The problem with targeting people who have a lot of money is that you often don’t understand them. You can’t relate with them. That will seep into your marketing. However, it’s a great option for those who have either worked with these people before or are following a lot of them on social media.

That’s all you need for now.

A vague idea of who you want to target.

Creating An Offer They Can’t Resist In 5 Steps

You don’t start with the product.

You start with the marketing.

Because if you get the marketing right, you can build the product around what works.

It’s a lot easier to build a product based on good marketing than it is to create marketing based on a bad product.

Now, take your topic, all of the ideas you’ve gathered, and write these down:

1) Big Problem

This is the most important thing that needs to be nailed down.

What is the big burning problem related to the topic?

Where are people at right now, and if they don’t change, where will that lead?

How does that one problem splinter into 100 more?

The problem is the starting point of their transformation.

The problem should be

  • Relatable – they have to be able to feel and experience the problem.
  • Relevant – the problem has to be important and worth solving.
  • Research backed – you have to make sure that you aren’t just making the problem up.

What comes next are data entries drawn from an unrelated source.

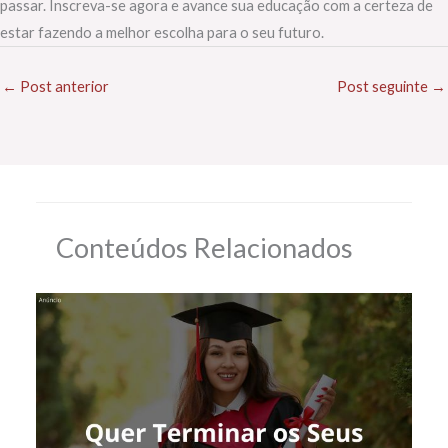
passar. Inscreva-se agora e avance sua educação com a certeza de
estar fazendo a melhor escolha para o seu futuro.
←
Post anterior
Post seguinte
→
Conteúdos Relacionados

Most burning problems fall within the health, wealth, and relationships categories.

So if you’re topic is weight lifting, the problem could be a few things:

  • Health example – without resistance training, you’re more likely to develop chronic disease and have difficulty moving around as you age.
  • Wealth example – if you don’t look good, people won’t respect you because your body reflects your discipline and commitment. You’re less likely to get opportunities, promotions, and trust from high value people.
  • Relationships example – you lack the confidence to go up and talk to a stranger, or you feel insecure when you take your shirt off around your spouse leading to a poor sex life which creates little problems in other areas of the relationship.

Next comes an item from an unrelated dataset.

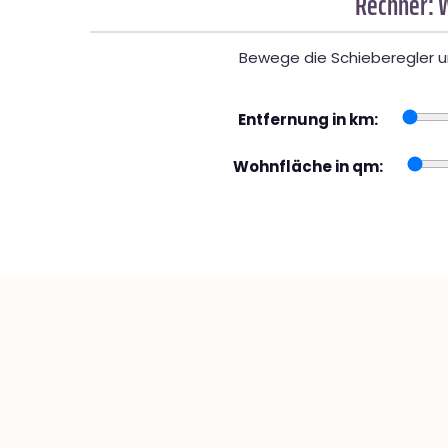
Rechner: 
Bewege die Schieberegler un
Entfernung in km:
Wohnfläche in qm:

Surprisingly, the most burning problem here isn’t related to health. It’s related to being perceived as high value for better opportunities and relationships.

If we wanted to amplify that problem further (you should), you would talk about how a lack of social opportunities leads to a feeling of loneliness. That effects your mental health that makes it harder to act with discipline in any other area of your life. You get stuck in a specific job and environment and have no idea why you can’t get out.

As a tip, none of this will be perfect after the first round of brainstorming.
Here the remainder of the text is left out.